As #x# approaches #-\infty#, the #-1# inside the root becomes insignificant (which is to say, #4x^2# and #4x^2-1# are asymptotically equivalent, which again means that you can substitute one with the other and the limits doesn't change).

So, you have the following:

#\lim_{x\to -\infty} {\sqrt{4x^2-1}}/{x^2} = \lim_{x\to -\infty} {\sqrt{4x^2}}/{x^2}#

With the advantage that #\sqrt{4x^2}# is easibly computable, since it is #abs(2x)#. And since #{abs(2x)}/x^2=2/abs(x)#, you can clearly see that this function goes to #0#, as #x# approaches #-\infty#.

Sep 26, 2015

Here is a different way of writing the solution.

Explanation:

#sqrt(4x^2-1) = sqrt(x^2(4-1/x^2))#

# = sqrt(x^2)sqrt(4-1/x^2)#

# = absx sqrt(4-1/x^2)#

As #x rarr-oo# we are concerned with negative values of #x#,.
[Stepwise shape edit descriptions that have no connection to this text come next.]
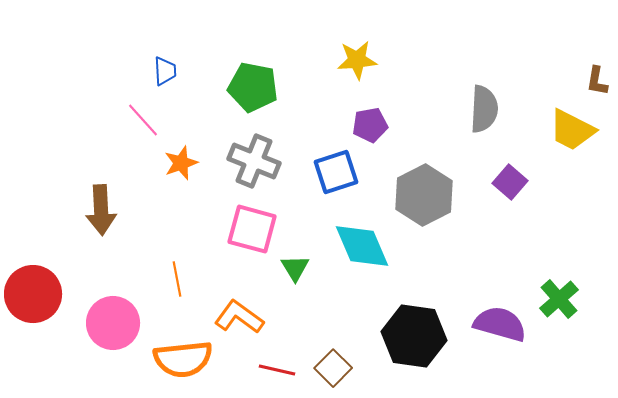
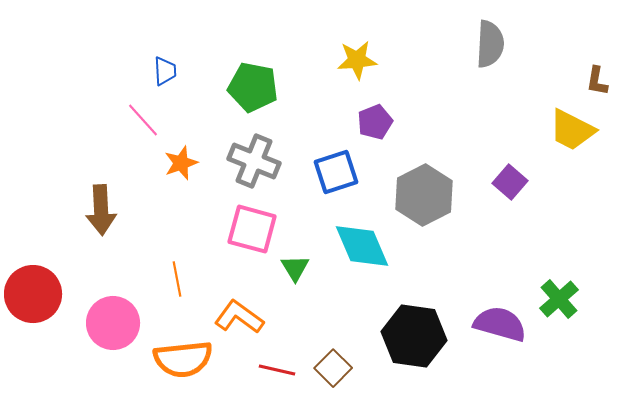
gray semicircle: moved 6 px right, 65 px up
purple pentagon: moved 5 px right, 3 px up; rotated 12 degrees counterclockwise
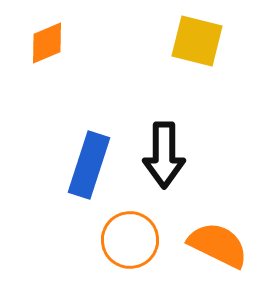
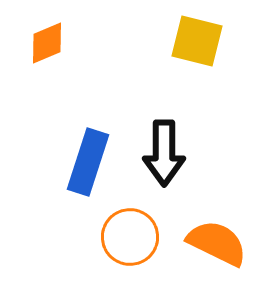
black arrow: moved 2 px up
blue rectangle: moved 1 px left, 3 px up
orange circle: moved 3 px up
orange semicircle: moved 1 px left, 2 px up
For #x < 0#, #sqrt(x^2) = absx = -x#.

#lim_(xrarr-oo)sqrt(4x^2-1)/x^2 = lim_(xrarr-oo)(sqrt(x^2)sqrt(4-1/x^2))/x^2#

# = lim_(xrarr-oo)(-xsqrt(4-1/x^2))/x^2#

# = lim_(xrarr-oo)(-sqrt(4-1/x^2))/x#

# = 0#.

(I would describe this as more algebraic and less analytic than the other fine answer provided by Killer Bunny (and George C.).)